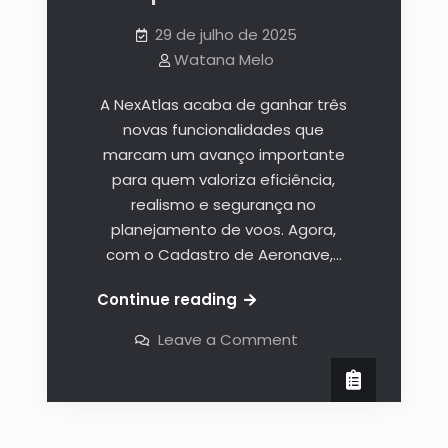
29 de julho de 2025
Watana Melo
A NexAtlas acaba de ganhar três
novas funcionalidades que
marcam um avanço importante
para quem valoriza eficiência,
realismo e segurança no
planejamento de voos. Agora,
com o Cadastro de Aeronave,…
Continue reading
Leave a Comment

━━━━━━━━━━━━━━━━━━━━

__ABOUT THIS EXERCISE__. Copy out the entries verbatim and leave the images out.

__TASK SOLUTION__.
29 de julho de 2025
Watana Melo
A NexAtlas acaba de ganhar três
novas funcionalidades que
marcam um avanço importante
para quem valoriza eficiência,
realismo e segurança no
planejamento de voos. Agora,
com o Cadastro de Aeronave,…
Continue reading
Leave a Comment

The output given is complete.